18 The Massacres

Pierre Gabriel Berthault (1748 – 1819) after Jacques François José Swebach-Desfontaines (1769 – 1823)

Massacres des 2, 3, 4, 5 et 6 Septembre 1792 (Massacres of the 2nd, 3rd, 4th, 5th and 6th September 1792) , 1794

Etching and Engraving

Published in the series Tableaux historiques de la Révolution française, 1791-1817 (first included in the edition of 1794)

Swebach-Desfontaines’ tableau, (the 72nd in the series), depicts the first of the massacres that took place in Parisian prisons between the 2nd and the 5th September 1792 (not, as the print suggests, between the 2nd and the 6th). The killing spree had been sparked off by the fear of the Austrian army’s impending arrival in Paris following the French defeats at Longwy and Verdun. Believing the Revolution was in imminent danger, the Paris Commune (the radicalised municipal government) urged the city’s sans-culottes to enact popular justice and target the republic’s enemies still at large in the city. Marat also fuelled the public frenzy with his usual effectiveness, before pointing the mob in the direction of the Paris jails, urging them to seize the priests, Swiss guards and their accomplices held there and ‘run them through with a sword’. The mob carried out his instructions faithfully, going first to the Abbey prison and then proceeding to the Carmelite convent where some 150 prisoners were being held. Over the following days, other prisons fell victim to the violence, which claimed the lives of between 1,000 and 1,500 men and women. Even if the government had wished to intervene and put a stop to matters (and different factions within the government took different points of view), they were powerless to do so, for it was the Commune that controlled the actions of the people.

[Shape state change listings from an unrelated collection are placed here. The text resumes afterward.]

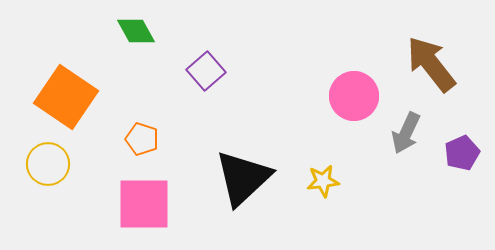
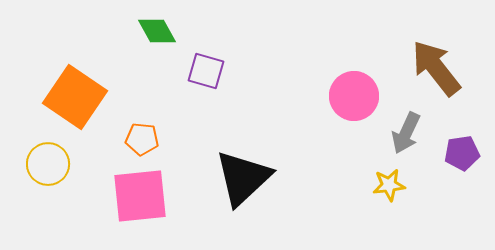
green diamond: moved 21 px right
brown arrow: moved 5 px right, 4 px down
purple square: rotated 33 degrees counterclockwise
orange square: moved 9 px right
orange pentagon: rotated 12 degrees counterclockwise
purple pentagon: rotated 16 degrees clockwise
yellow star: moved 66 px right, 4 px down
pink square: moved 4 px left, 8 px up; rotated 6 degrees counterclockwise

Swebach-Desfontaines has depicted the massacre at the Abbey prison: a few sans-culottes armed with clubs can be seen beating their victims; bodies lie scattered in the foreground; a decapitated head, mounted on a pike, is paraded amongst the crowd. Certainly he has not shied away from the grisly facts of the episode. Yet the drama remains understated and the representation toned-down: there is little sense of revolutionary frenzy, and as Warren Roberts has noted, should the bodies be removed from the composition, all that one would be left with is a crowd idly milling around. [1] Given the anxieties that surrounded the power of the people, which had on this occasion escaped the control of the revolutionary authorities and manifested itself in the most alarming way possible, it is little wonder that Swebach-Desfontaines created what is a cool, dispassionate representation of events. Above all the Tableaux historiques was a commercial project: an image depicting the reality of a ragged and enraged crowd might easily have alienated subscribers reluctant to be reminded of the bloody excesses inspired by the Revolution.

[1] Warren Roberts, Jacques-Louis David and Jean-Louis Prieur: Revolutionary Artists, New York, 2000, p.181 – 2.